==== Exercise materials ====
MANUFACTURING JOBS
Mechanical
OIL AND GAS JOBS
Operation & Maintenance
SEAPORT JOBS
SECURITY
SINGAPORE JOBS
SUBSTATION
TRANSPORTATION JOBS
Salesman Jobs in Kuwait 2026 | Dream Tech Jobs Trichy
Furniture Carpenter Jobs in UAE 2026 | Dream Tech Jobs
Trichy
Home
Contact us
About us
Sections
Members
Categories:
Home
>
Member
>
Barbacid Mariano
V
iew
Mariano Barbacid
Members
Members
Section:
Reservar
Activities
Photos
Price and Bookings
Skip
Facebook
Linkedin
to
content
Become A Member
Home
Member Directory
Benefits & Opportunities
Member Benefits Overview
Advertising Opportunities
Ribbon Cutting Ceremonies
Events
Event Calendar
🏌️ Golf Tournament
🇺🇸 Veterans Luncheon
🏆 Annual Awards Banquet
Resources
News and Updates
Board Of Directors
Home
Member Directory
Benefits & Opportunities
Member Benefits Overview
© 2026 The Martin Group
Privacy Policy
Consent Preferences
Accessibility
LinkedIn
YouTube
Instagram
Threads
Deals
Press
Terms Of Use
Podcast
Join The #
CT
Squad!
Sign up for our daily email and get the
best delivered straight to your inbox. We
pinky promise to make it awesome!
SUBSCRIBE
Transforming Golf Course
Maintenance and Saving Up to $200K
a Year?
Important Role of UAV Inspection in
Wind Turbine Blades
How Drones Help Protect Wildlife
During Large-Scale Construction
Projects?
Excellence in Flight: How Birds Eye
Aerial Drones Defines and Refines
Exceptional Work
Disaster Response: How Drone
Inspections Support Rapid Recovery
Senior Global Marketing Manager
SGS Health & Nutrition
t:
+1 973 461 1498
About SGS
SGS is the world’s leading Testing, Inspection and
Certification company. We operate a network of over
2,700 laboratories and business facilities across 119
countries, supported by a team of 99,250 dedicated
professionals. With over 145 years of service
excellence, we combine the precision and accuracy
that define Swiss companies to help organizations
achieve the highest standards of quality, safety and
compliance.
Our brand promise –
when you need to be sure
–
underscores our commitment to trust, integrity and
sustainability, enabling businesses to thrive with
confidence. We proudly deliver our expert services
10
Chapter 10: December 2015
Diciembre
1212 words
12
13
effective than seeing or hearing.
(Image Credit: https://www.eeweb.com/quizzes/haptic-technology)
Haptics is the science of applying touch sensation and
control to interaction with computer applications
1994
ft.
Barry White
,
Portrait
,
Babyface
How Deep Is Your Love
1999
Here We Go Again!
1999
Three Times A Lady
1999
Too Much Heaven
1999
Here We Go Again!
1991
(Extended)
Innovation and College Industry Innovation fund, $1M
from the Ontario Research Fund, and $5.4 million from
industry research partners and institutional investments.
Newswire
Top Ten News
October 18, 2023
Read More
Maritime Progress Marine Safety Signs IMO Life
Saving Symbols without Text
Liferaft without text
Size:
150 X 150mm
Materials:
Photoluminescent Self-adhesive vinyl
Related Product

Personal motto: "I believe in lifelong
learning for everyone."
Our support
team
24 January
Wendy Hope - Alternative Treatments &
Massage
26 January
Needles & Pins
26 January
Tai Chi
====
→ **What is required**: An exact copy of the line containing "150 X 150mm" and all lines after it, through the last line of the entries, is the required answer.

→ **Response box**:
150 X 150mm
Materials:
Photoluminescent Self-adhesive vinyl
Related Product

Personal motto: "I believe in lifelong
learning for everyone."
Our support
team
24 January
Wendy Hope - Alternative Treatments &
Massage
26 January
Needles & Pins
26 January
Tai Chi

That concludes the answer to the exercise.